TASK ITEM: In your copy of the entries below, keep every word exactly and leave out all images.

(Page-level text extractions)
==================================================

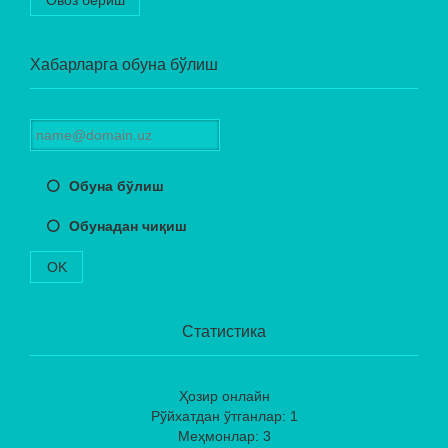
Хабарларга обуна бўлиш
Обуна бўлиш
Обунадан чиқиш
OK
Статистика
Ҳозир онлайн
Рўйхатдан ўтганлар: 1
Меҳмонлар: 3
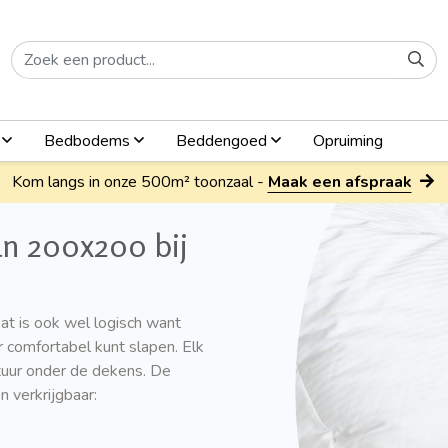
n
Bedbodems
Beddengoed
Opruiming
Kom langs in onze 500m² toonzaal -
Maak een afspraak
an 200x200 bij
t is ook wel logisch want
r comfortabel kunt slapen. Elk
tuur onder de dekens. De
 verkrijgbaar:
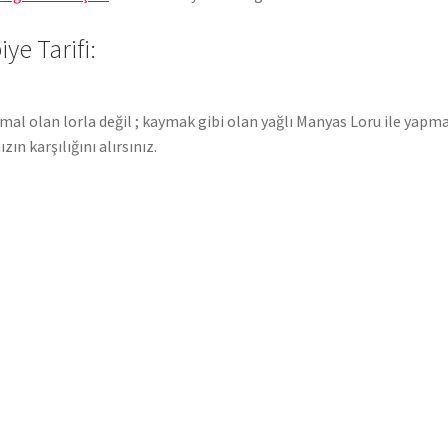
ye Tarifi:
mal olan lorla değil ; kaymak gibi olan yağlı Manyas Loru ile yapm
n karşılığını alırsınız.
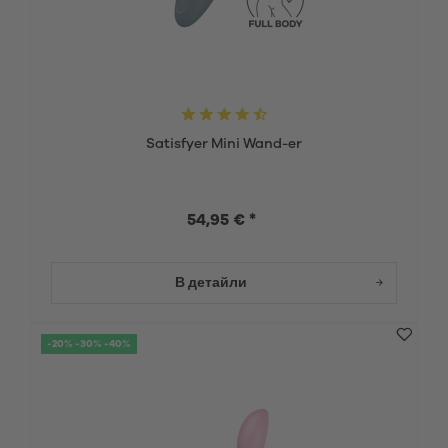
Satisfyer Mini Wand-er
54,95 € *
В детайли
-20% -30% -40%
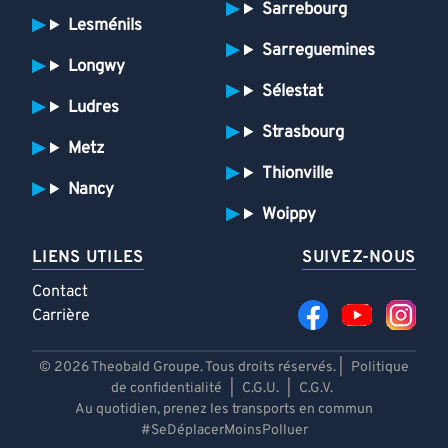
Sarrebourg
Lesménils
Sarreguemines
Longwy
Sélestat
Ludres
Strasbourg
Metz
Thionville
Nancy
Woippy
LIENS UTILES
SUIVEZ-NOUS
Contact
Carrière
© 2026 Theobald Groupe. Tous droits réservés. |
Politique
de confidentialité
|
C.G.U.
|
C.G.V.
Au quotidien, prenez les transports en commun
#SeDéplacerMoinsPolluer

==================================================

WORKED SOLUTION:
Хабарларга обуна бўлиш
Обуна бўлиш
Обунадан чиқиш
OK
Статистика
Ҳозир онлайн
Рўйхатдан ўтганлар: 1
Меҳмонлар: 3
n
Bedbodems
Beddengoed
Opruiming
Kom langs in onze 500m² toonzaal -
Maak een afspraak
an 200x200 bij
t is ook wel logisch want
r comfortabel kunt slapen. Elk
tuur onder de dekens. De
 verkrijgbaar:
ye Tarifi:
mal olan lorla değil ; kaymak gibi olan yağlı Manyas Loru ile yapm
n karşılığını alırsınız.
Satisfyer Mini Wand-er
54,95 € *
В детайли
-20% -30% -40%
Sarrebourg
Lesménils
Sarreguemines
Longwy
Sélestat
Ludres
Strasbourg
Metz
Thionville
Nancy
Woippy
LIENS UTILES
SUIVEZ-NOUS
Contact
Carrière
© 2026 Theobald Groupe. Tous droits réservés. |
Politique
de confidentialité
|
C.G.U.
|
C.G.V.
Au quotidien, prenez les transports en commun
#SeDéplacerMoinsPolluer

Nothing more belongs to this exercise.